= Worcester's Men =

Acting company in Renaissance England

The Earl of Worcester's Men was an acting company in Renaissance England. An early formation of the company, wearing the livery of William Somerset, 3rd Earl of Worcester, is among the companies known to have toured the country in the mid-sixteenth century. A later iteration of the company toured through the 1580s and '90s; little is known about its activities, though in 1583 it included the sixteen-year-old Edward Alleyn, at the start of his illustrious career.

By the start of the seventeenth century, Edward Somerset, 4th Earl of Worcester was moving up into the higher levels of the late-Elizabethan social and political structure; in April 1601 he became the Queen's Master of the Horse. It was to add to his prestige that Worcester wanted to bring his players to London. Through the 1590s, only two companies of adult players, the Lord Chamberlain's Men and the Admiral's Men, had been officially allowed in London. Worcester was able to make his company the third, with a license of the Privy Council as of 31 March 1602. The company was initially supposed to play only at the Boar's Head Inn; but by August of that year they were negotiating with Philip Henslowe. Soon they were playing at his Rose Theatre, which the Admiral's Men had vacated when they moved to the Fortune in 1600. (Henslowe did business with the members of Worcester's Men as he had with the Admiral's: many company members were soon in debt to him for small loans.)

During their first year with Henslowe, Worcester's Men purchased a dozen plays from Henslowe's stable of regular house dramatists: Thomas Dekker, Wentworth Smith, John Day, Henry Chettle, Richard Hathwaye, and even a young John Webster. Most have not survived.
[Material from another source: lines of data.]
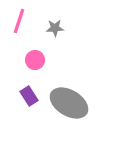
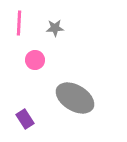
pink line: moved 2 px down; rotated 15 degrees counterclockwise
purple rectangle: moved 4 px left, 23 px down
gray ellipse: moved 6 px right, 5 px up
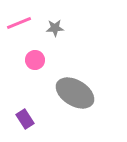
pink line: rotated 65 degrees clockwise
gray ellipse: moved 5 px up
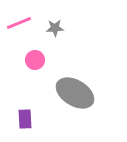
purple rectangle: rotated 30 degrees clockwise
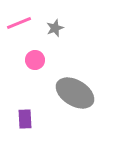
gray star: rotated 18 degrees counterclockwise
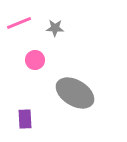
gray star: rotated 24 degrees clockwise
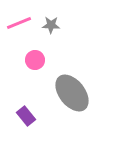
gray star: moved 4 px left, 3 px up
gray ellipse: moved 3 px left; rotated 21 degrees clockwise
purple rectangle: moved 1 px right, 3 px up; rotated 36 degrees counterclockwise
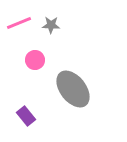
gray ellipse: moved 1 px right, 4 px up
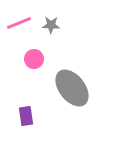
pink circle: moved 1 px left, 1 px up
gray ellipse: moved 1 px left, 1 px up
purple rectangle: rotated 30 degrees clockwise
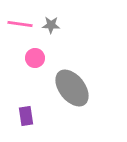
pink line: moved 1 px right, 1 px down; rotated 30 degrees clockwise
pink circle: moved 1 px right, 1 px up
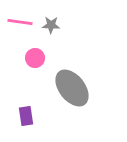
pink line: moved 2 px up
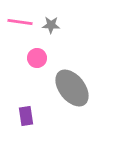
pink circle: moved 2 px right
The fee for a play was normally £6, sometimes a pound or two higher; Dekker got an extra 10 shillings for one of his solo works.

In this incarnation, Worcester's Men included, at one time or another, John Lowin, actor/playwright Thomas Heywood and the famous clown Will Kempe. Christopher Beeston joined Worcester's Men in August 1602, after leaving the Lord Chamberlain's Men; another player from that company, John Duke, made the same move sometime in 1602. And in the latter part of that year Worcester's absorbed Oxford's Men, another company that had previously been active mostly as a touring troupe. In February 1603 they played A Woman Killed with Kindness, often called Heywood's best play.

The troupe did not achieve a degree of success equal to that of the Lord Chamberlain's Men at the Globe or the Admiral's Men at the new Fortune; yet early in the reign of James I, the company received royal patronage and became Queen Anne's Men.